In the records below, find the line with "PERCHÉ STILLUCE-STORE?" and repeat exactly every line from it through the line with "dinero al banco". Pictures stay out.

# Dataset extract
Start of Block

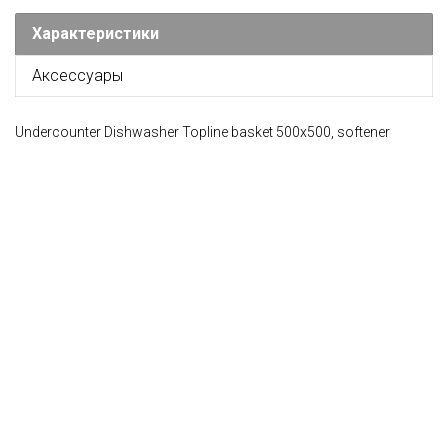
Характеристики
Аксессуары
Undercounter Dishwasher Topline basket 500x500, softener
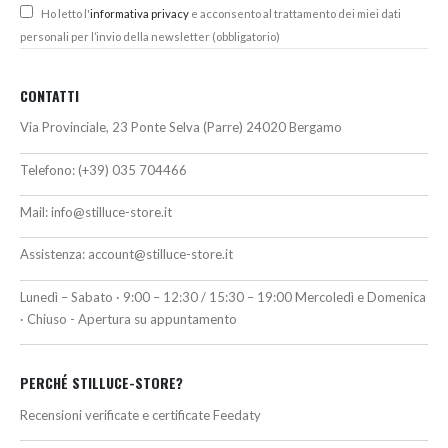
Ho letto l'
informativa privacy
e acconsento al trattamento dei miei dati
personali per l’invio della newsletter (obbligatorio)
CONTATTI
Via Provinciale, 23 Ponte Selva (Parre) 24020 Bergamo
Telefono:
(+39) 035 704466
Mail:
info@stilluce-store.it
Assistenza:
account@stilluce-store.it
Lunedì – Sabato · 9:00 – 12:30 / 15:30 – 19:00 Mercoledì e Domenica
· Chiuso - Apertura su appuntamento
PERCHÉ STILLUCE-STORE?
Recensioni verificate e certificate Feedaty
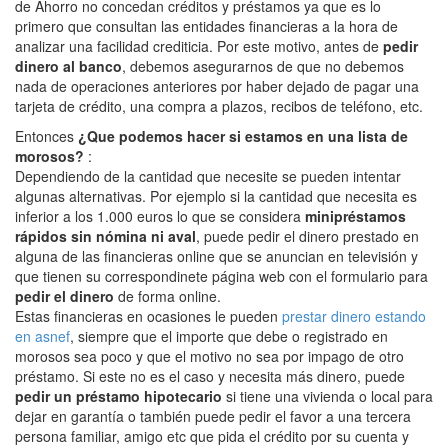
de Ahorro no concedan créditos y préstamos ya que es lo
primero que consultan las entidades financieras a la hora de
analizar una facilidad crediticia. Por este motivo, antes de
pedir
dinero al banco
, debemos asegurarnos de que no debemos
nada de operaciones anteriores por haber dejado de pagar una
tarjeta de crédito, una compra a plazos, recibos de teléfono, etc.
Entonces
¿Que podemos hacer si estamos en una lista de
morosos?
:
Dependiendo de la cantidad que necesite se pueden intentar
algunas alternativas. Por ejemplo si la cantidad que necesita es
inferior a los 1.000 euros lo que se considera
minipréstamos
rápidos sin nómina ni aval
, puede pedir el dinero prestado en
alguna de las financieras online que se anuncian en televisión y
que tienen su correspondinete página web con el formulario para
pedir el dinero
de forma online.
Estas financieras en ocasiones le pueden
prestar dinero estando
en asnef
, siempre que el importe que debe o registrado en
morosos sea poco y que el motivo no sea por impago de otro
préstamo. Si este no es el caso y necesita más dinero, puede
pedir un préstamo hipotecario
si tiene una vivienda o local para
dejar en garantía o también puede pedir el favor a una tercera
persona familiar, amigo etc que pida el crédito por su cuenta y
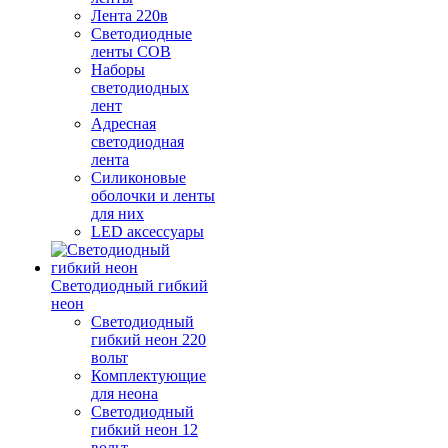
Лента 220в
Светодиодные
ленты COB
Наборы
светодиодных
лент
Адресная
светодиодная
лента
Силиконовые
оболочки и ленты
для них
LED аксессуары
Светодиодный гибкий
неон
Светодиодный
гибкий неон 220
вольт
Комплектующие
для неона
Светодиодный
гибкий неон 12
вольт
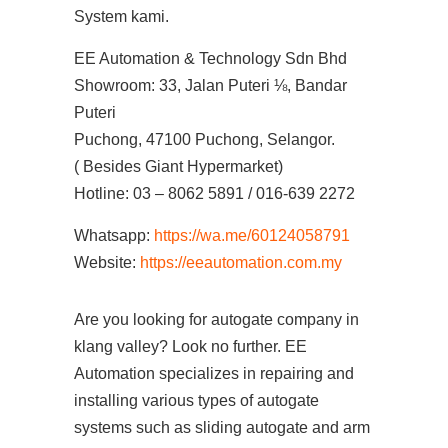
System kami.
EE Automation & Technology Sdn Bhd
Showroom: 33, Jalan Puteri ⅛, Bandar
Puteri
Puchong, 47100 Puchong, Selangor.
( Besides Giant Hypermarket)
Hotline: 03 – 8062 5891 / 016-639 2272
Whatsapp:
https://wa.me/60124058791
Website:
https://eeautomation.com.my
Are you looking for autogate company in
klang valley? Look no further. EE
Automation specializes in repairing and
installing various types of autogate
systems such as sliding autogate and arm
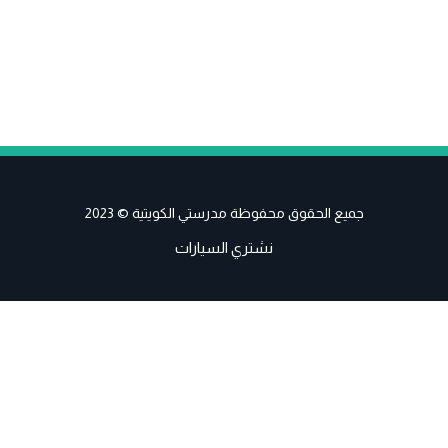
جميع الحقوق محفوظة مدرستي الكويتية © 2023
نشتري السيارات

End of Block

# Task answer
PERCHÉ STILLUCE-STORE?
Recensioni verificate e certificate Feedaty
de Ahorro no concedan créditos y préstamos ya que es lo
primero que consultan las entidades financieras a la hora de
analizar una facilidad crediticia. Por este motivo, antes de
pedir
dinero al banco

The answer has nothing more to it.